— Выглядишь ты не очень, — говорит ему Гарольд.
— Это да, — отвечает он. — Гарольд, ты извини, правда. Кит написал ночью, я думал, что с одним режиссером встречаюсь через неделю, а он, оказывается, сегодня вечером уезжает, мне нужно сегодня вернуться в Нью-Йорк.
— Ох, нет, Виллем, как же так? — начинает Гарольд, но тут входит Джуд, и Гарольд обращается к нему: — Виллем говорит, что вам надо сегодня же утром вернуться в Нью-Йорк.
— Можешь остаться, — говорит он Джуду, не поднимая глаз от тоста, который намазывает маслом. — Машину я тоже могу тебе оставить.
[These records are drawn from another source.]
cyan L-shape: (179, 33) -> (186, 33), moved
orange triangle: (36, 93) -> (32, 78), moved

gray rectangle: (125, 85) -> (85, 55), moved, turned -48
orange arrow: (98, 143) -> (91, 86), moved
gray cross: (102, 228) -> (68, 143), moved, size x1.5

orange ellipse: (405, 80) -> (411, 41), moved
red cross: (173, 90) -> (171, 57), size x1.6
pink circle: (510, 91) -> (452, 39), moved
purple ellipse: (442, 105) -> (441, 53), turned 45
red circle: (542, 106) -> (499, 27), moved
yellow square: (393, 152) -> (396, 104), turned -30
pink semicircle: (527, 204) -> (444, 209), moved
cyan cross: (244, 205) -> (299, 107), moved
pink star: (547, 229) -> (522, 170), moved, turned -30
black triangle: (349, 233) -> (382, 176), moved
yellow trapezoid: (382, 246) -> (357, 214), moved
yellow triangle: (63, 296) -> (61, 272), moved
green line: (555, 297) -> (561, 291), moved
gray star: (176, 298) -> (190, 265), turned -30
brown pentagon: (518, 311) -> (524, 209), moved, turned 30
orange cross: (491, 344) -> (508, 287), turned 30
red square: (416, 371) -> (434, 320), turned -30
Но мне нужно вернуться.
— Нет, — говорит Джуд, немного помолчав. — Мне тоже нужно вернуться.
— Ну и что это за День благодарения? Поели, значит, и смываетесь? Куда я дену столько индейки? — театрально гневается Гарольд, впрочем, довольно вяло, и Виллем чувствует, как он переводит взгляд с одного на другого, пытаясь понять, что же происходит, что стряслось.
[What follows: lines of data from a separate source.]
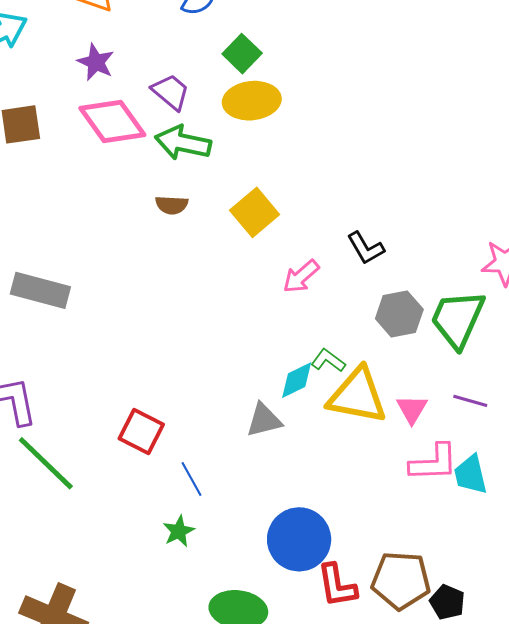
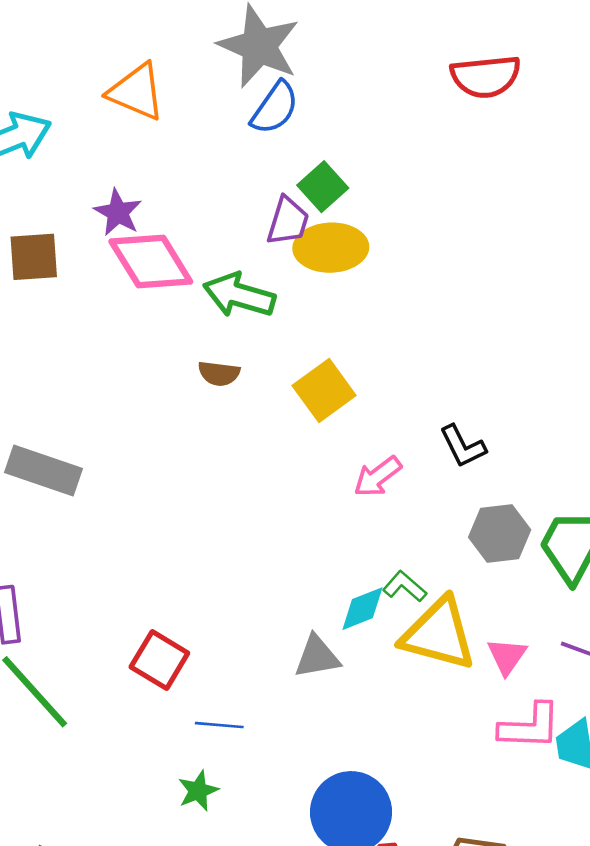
purple star: (96, 62) -> (118, 212), moved
purple trapezoid: (171, 92) -> (288, 221), moved, turned 63
blue line: (191, 479) -> (219, 725), turned -60

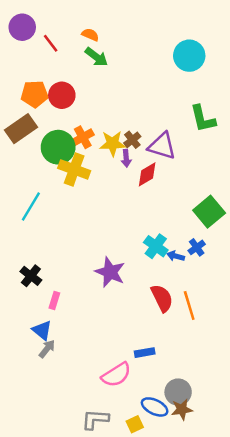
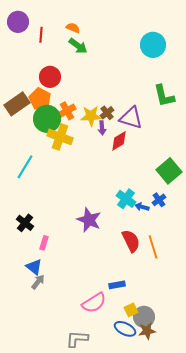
red line: (51, 43) -> (41, 35), turned 42
orange pentagon: (35, 94) -> (40, 99), moved, turned 30
yellow square: (135, 424) -> (131, 310), moved

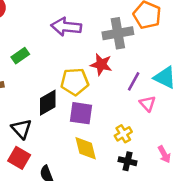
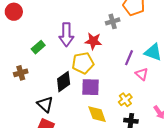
purple arrow: (66, 27) -> (66, 35), moved, turned -90
gray cross: (118, 33) -> (113, 21), size x0.6
red star: (101, 64) -> (93, 41), moved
Он ждет, пока Джуд соберется, а сам в это время старается болтать о пустяках с Джулией и не обращать внимания на невысказанные вопросы Гарольда. Он первым идет к машине, чтобы дать понять — поведет он, и когда он прощается, Гарольд глядит на него, хочет что-то сказать, но потом просто его обнимает.
— Поаккуратнее на дороге, — говорит он.
Внутри у него все так и кипит, он то и дело жмет на газ и потом одергивает себя, сбавляет скорость. Еще нет и восьми утра, сегодня День благодарения, и на дорогах пусто. Джуд отвернулся к окну, прижался к стеклу щекой, Виллем еще даже ни разу на него не взглянул, он не знает, какое у него выражение лица, не видит темных клякс у него под глазами — Энди еще в больнице сказал, что это верный признак того, что Джуд слишком сильно себя изрезал. С каждой милей его гнев то вспыхивает, то угасает: иногда перед глазами у него встает Джуд, который лгал ему, — он понимает, что Джуд всегда ему лжет, и ярость вскипает в нем, как горячее масло. А иногда он вспоминает о том, что он сказал и как себя вел, и обо всем, что случилось, и о том, что человек, которого он любит, так ужасно к себе относится, и на него накатывает такая жалость, что ему приходится изо всех сил стискивать руль, чтобы сосредоточиться на дороге. Он думает: неужели он прав? Я правда вижу в нем Хемминга? Но потом думает: нет. Это все Джудовы выдумки, потому что он не может себе представить, что кто-то вообще захочет быть с ним. Это неправда. Но это объяснение его не успокаивает, более того — от него ему делается еще более тошно.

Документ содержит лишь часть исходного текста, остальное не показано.